2.1. Belanghebbende is van de uitspraak van de Inspecteur in beroep gekomen bij het Gerechtshof te Amsterdam. Dat hof heeft het beroep gegrond verklaard, de uitspraak van de Inspecteur vernietigd voor zover het de boetebeschikking betreft, de boetebeschikking vernietigd en de uitspraak van de Inspecteur voor het overige gehandhaafd.

2.2. Belanghebbende heeft tegen de uitspraak van het Gerechtshof te Amsterdam beroep in cassatie ingesteld.

2.3. De Hoge Raad der Nederlanden heeft bij arrest van 17 maart 2006, nummer 39.998, BNB 2006/249, de uitspraak van het Gerechtshof te Amsterdam vernietigd, behoudens de beslissingen omtrent de ontvankelijkheid van het beroep, het griffierecht en de proceskosten, en het geding verwezen naar het Gerechtshof te 's-Gravenhage ter verdere behandeling en beslissing van de zaak met inachtneming van het arrest.

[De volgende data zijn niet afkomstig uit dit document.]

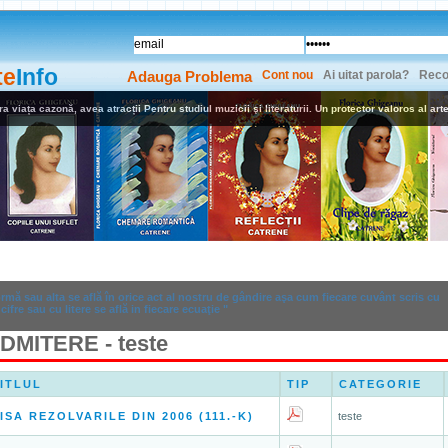
te
Info
Adauga Problema
Cont nou
Ai uitat parola?
Reco
ra viața cazonă, avea atracții Pentru studiul muzicii şi literaturii. Un protector valoros al artel
i
Anunturi
Dictionar
Formule
mă sau alta se află în orice act al nostru de gândire aşa cum fiecare cuvânt scris cu
cifre sau cu litere se află in fiecare ecuaţie "
DMITERE - teste
ITLUL
TIP
CATEGORIE
ISA REZOLVARILE DIN 2006 (111.-K)
teste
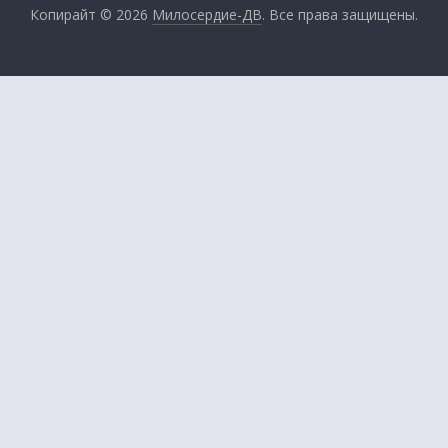
Копирайт © 2026
Милосердие-ДВ
. Все права защищены.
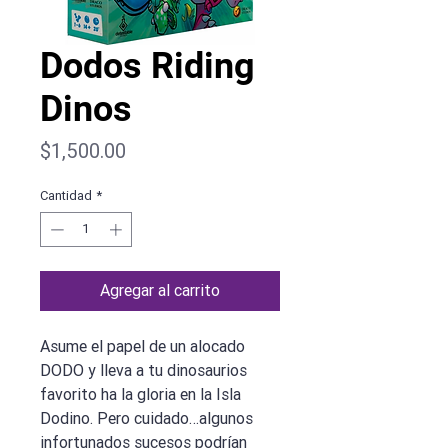
Dodos Riding
Dinos
Precio
$1,500.00
Cantidad
*
Agregar al carrito
Asume el papel de un alocado
DODO y lleva a tu dinosaurios
favorito ha la gloria en la Isla
Dodino. Pero cuidado…algunos
infortunados sucesos podrían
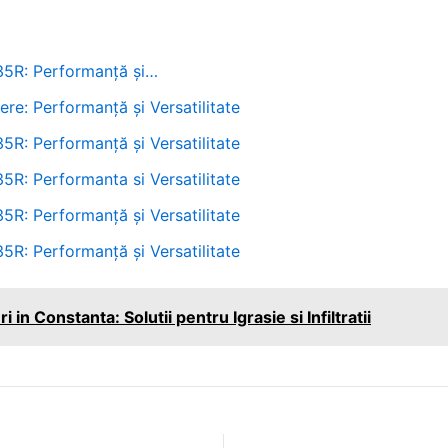
35R: Performanță și…
re: Performanță și Versatilitate
5R: Performanță și Versatilitate
5R: Performanta si Versatilitate
5R: Performanță și Versatilitate
5R: Performanță și Versatilitate
 in Constanta: Solutii pentru Igrasie si Infiltratii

2.4. Partijen hebben zich beiden schriftelijk uitgelaten over het arrest van de Hoge Raad van 17 maart 2006 (hierna: het verwijzingsarrest), belanghebbende bij haar brief van 12 juli 2006 en de Inspecteur bij zijn brief van 1 mei 2006. Zij hebben van elkaars schrifturen, waarvan de inhoud als hier ingelast moet worden beschouwd, kunnen kennis nemen.

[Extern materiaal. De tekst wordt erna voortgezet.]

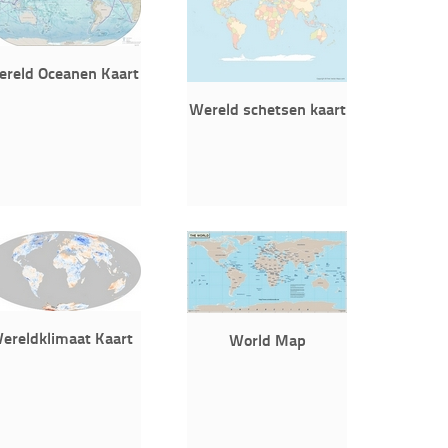
reld Oceanen Kaart
Wereld schetsen kaart
ereldklimaat Kaart
World Map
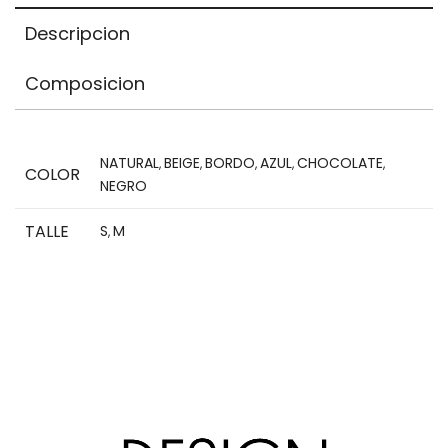
Descripcion
Composicion
NATURAL
BEIGE
BORDO
AZUL
CHOCOLATE
,
,
,
,
,
COLOR
NEGRO
TALLE
S
M
,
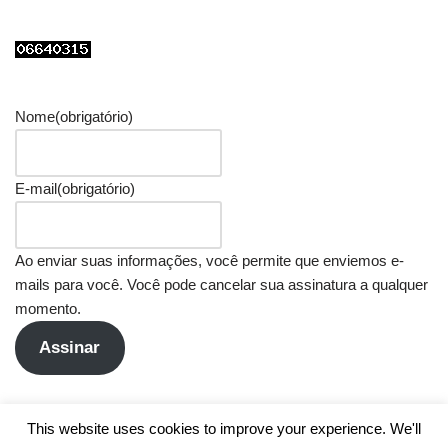
Nome
(obrigatório)
E-mail
(obrigatório)
Ao enviar suas informações, você permite que enviemos e-
mails para você. Você pode cancelar sua assinatura a qualquer
momento.
Assinar
This website uses cookies to improve your experience. We'll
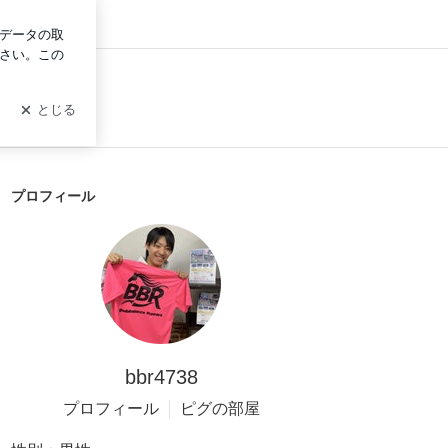
ログイン
プロフィール
bbr4738
プロフィール
ピグの部屋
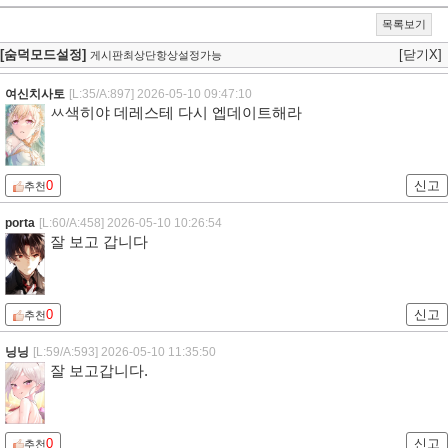
목록보기
[숨덕모드설정]
[닫기X]
게시판최상단항상설정가능
여신치사토
[L:35/A:897]
2026-05-10 09:47:10
ㅆ색히야 데레스테 다시 엡데이트해라
0
신고
추천
porta
[L:60/A:458]
2026-05-10 10:26:54
잘 보고 갑니다
0
신고
추천
닝닝
[L:59/A:593]
2026-05-10 11:35:50
잘 보고갑니다.
0
신고
추천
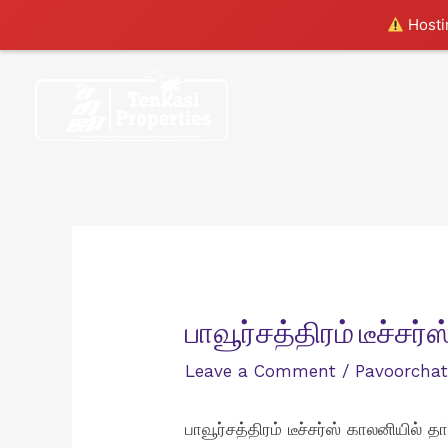
Hostin
Skip
to
content
பாவூர்சத்திரம் டீச்ச
Leave a Comment
/
Pavoorcha
பாவூர்சத்திரம் டீச்சர்ஸ் காலனியில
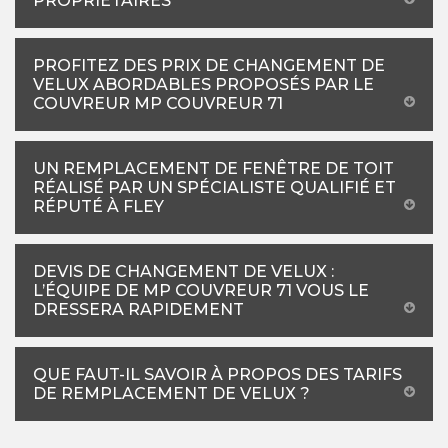
PROPRIÉTAIRES
PROFITEZ DES PRIX DE CHANGEMENT DE
VELUX ABORDABLES PROPOSÉS PAR LE
COUVREUR MP COUVREUR 71
UN REMPLACEMENT DE FENÊTRE DE TOIT
RÉALISÉ PAR UN SPÉCIALISTE QUALIFIÉ ET
RÉPUTÉ À FLEY
DEVIS DE CHANGEMENT DE VELUX :
L’ÉQUIPE DE MP COUVREUR 71 VOUS LE
DRESSERA RAPIDEMENT
QUE FAUT-IL SAVOIR À PROPOS DES TARIFS
DE REMPLACEMENT DE VELUX ?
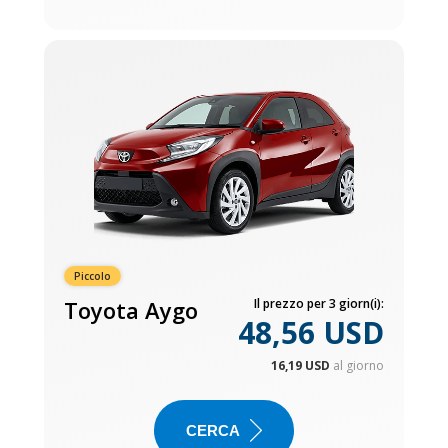
Piccolo
Toyota Aygo
Il prezzo per 3 giorn(i):
48,56 USD
16,19 USD
al giorno
CERCA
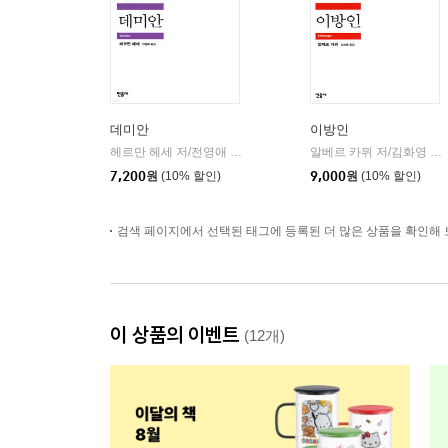
데미안
이방인
헤르만 헤세 저/전영애 역
민음사
알베르 카뮈 저/김화영 역
|
|
7,200
원
(10% 할인)
9,000
원
(10% 할인)
검색 페이지에서 선택된 태그에 등록된 더 많은 상품을 확인해 
이 상품의 이벤트
(12개)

2.5. Vervolgens heeft een mondelinge behandeling van de zaak plaatsgehad ter zitting van het Hof van 29 september 2006, gehouden te Den Haag. Beide partijen zijn ter zitting verschenen. Van het ter zitting verhandelde is een proces-verbaal opgemaakt.

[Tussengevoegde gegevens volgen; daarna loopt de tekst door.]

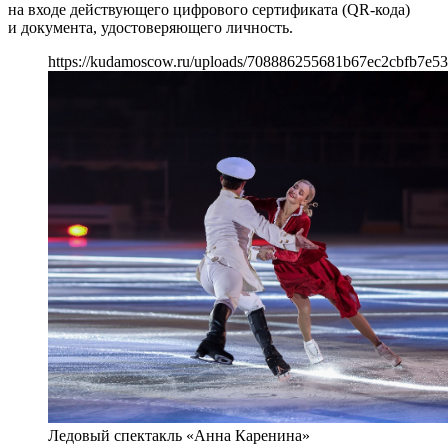
на входе действующего цифрового сертификата (QR-кода)
и документа, удостоверяющего личность.
https://kudamoscow.ru/uploads/708886255681b67ec2cbfb7e53
Ледовый спектакль «Анна Каренина»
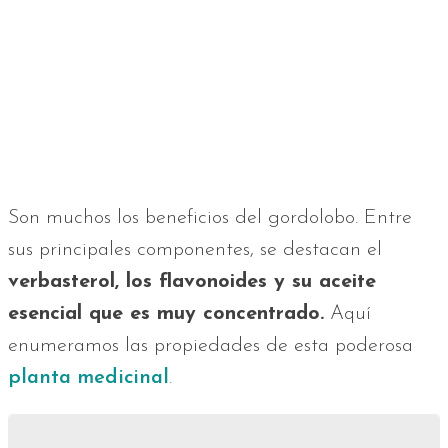
Son muchos los beneficios del gordolobo. Entre
sus principales componentes, se destacan el
verbasterol, los flavonoides y su aceite
esencial que es muy concentrado.
Aquí
enumeramos las propiedades de esta poderosa
planta medicinal
.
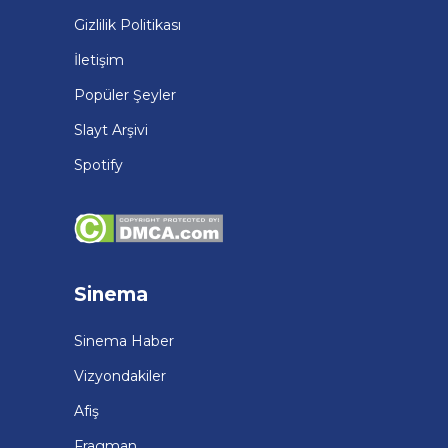
Gizlilik Politikası
İletişim
Popüler Şeyler
Slayt Arşivi
Spotify
Sinema
Sinema Haber
Vizyondakiler
Afiş
Fragman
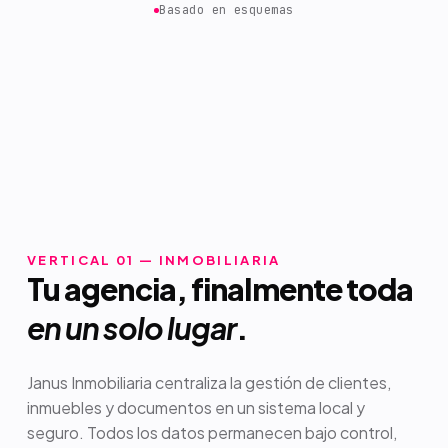
Basado en esquemas
VERTICAL 01 — INMOBILIARIA
Tu agencia, finalmente toda
en un solo lugar
.
Janus Inmobiliaria centraliza la gestión de clientes,
inmuebles y documentos en un sistema local y
seguro. Todos los datos permanecen bajo control,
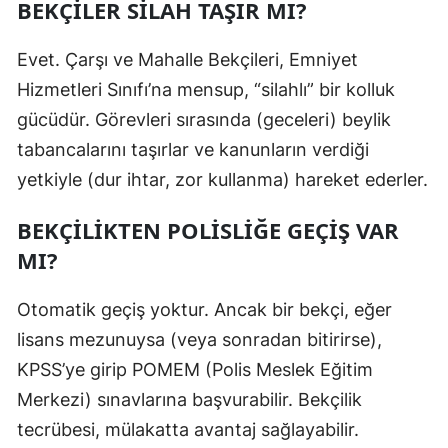
BEKÇILER SILAH TAŞIR MI?
Evet. Çarşı ve Mahalle Bekçileri, Emniyet
Hizmetleri Sınıfı’na mensup, “silahlı” bir kolluk
gücüdür. Görevleri sırasında (geceleri) beylik
tabancalarını taşırlar ve kanunların verdiği
yetkiyle (dur ihtar, zor kullanma) hareket ederler.
BEKÇILIKTEN POLISLIĞE GEÇIŞ VAR
MI?
Otomatik geçiş yoktur. Ancak bir bekçi, eğer
lisans mezunuysa (veya sonradan bitirirse),
KPSS’ye girip POMEM (Polis Meslek Eğitim
Merkezi) sınavlarına başvurabilir. Bekçilik
tecrübesi, mülakatta avantaj sağlayabilir.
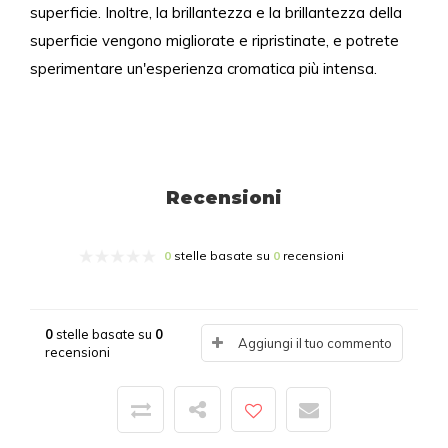
superficie. Inoltre, la brillantezza e la brillantezza della
superficie vengono migliorate e ripristinate, e potrete
sperimentare un'esperienza cromatica più intensa.
Recensioni
0
stelle basate su
0
recensioni
0
stelle basate su
0
Aggiungi il tuo commento
recensioni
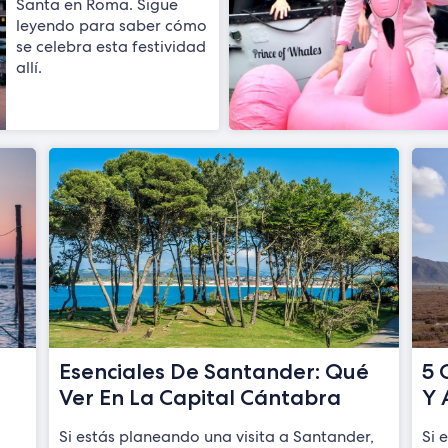
Santa en Roma. Sigue
leyendo para saber cómo
se celebra esta festividad
allí.
Esenciales De Santander: Qué
5 
Ver En La Capital Cántabra
Y 
Si estás planeando una visita a Santander,
Si 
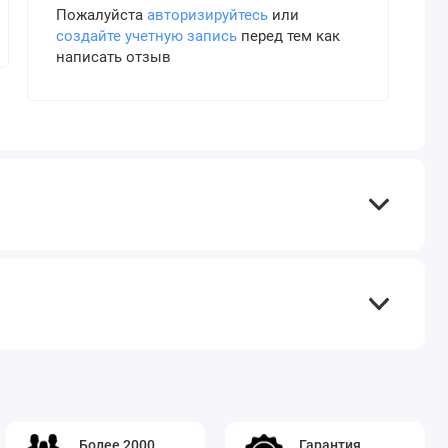
Пожалуйста
авторизируйтесь
или
создайте учетную запись
перед тем как
написать отзыв
Более 2000
Гарантия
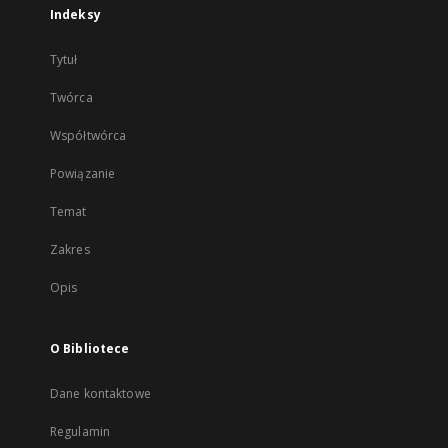
Indeksy
Tytuł
Twórca
Współtwórca
Powiązanie
Temat
Zakres
Opis
O Bibliotece
Dane kontaktowe
Regulamin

2.6. Ter zitting is tevens behandeld de zaak, bekend onder 's Hofs kenmerk BK-06/00112, inzake het beroep van belanghebbende betreffende de naheffingsaanslag in de omzetbelasting over het tijdvak van 1 januari 1993 tot en met 31 december 1996.

3. Overwegingen omtrent het geschil

3.1. Na cassatie is tussen partijen komen vast te staan - zo bleek ter zitting - dat zowel het bezwaar als het beroep ontvankelijk is, dat de verhoging kan vervallen en dat hen uitsluitend nog verdeeld houdt het antwoord op de vraag of de naheffingsaanslag terecht is opgelegd, welke vraag belanghebbende ontkennend en de Inspecteur bevestigend beantwoordt.

3.2. Met partijen is het Hof van oordeel, gelet op de omtrent (de indiening van) het bezwaarschrift en (de indiening van) het beroepschrift voorhanden zijnde gegevens en op de in het verwijzingsarrest daaraan gewijde overwegingen, dat zowel het bezwaar als het beroep ontvankelijk is.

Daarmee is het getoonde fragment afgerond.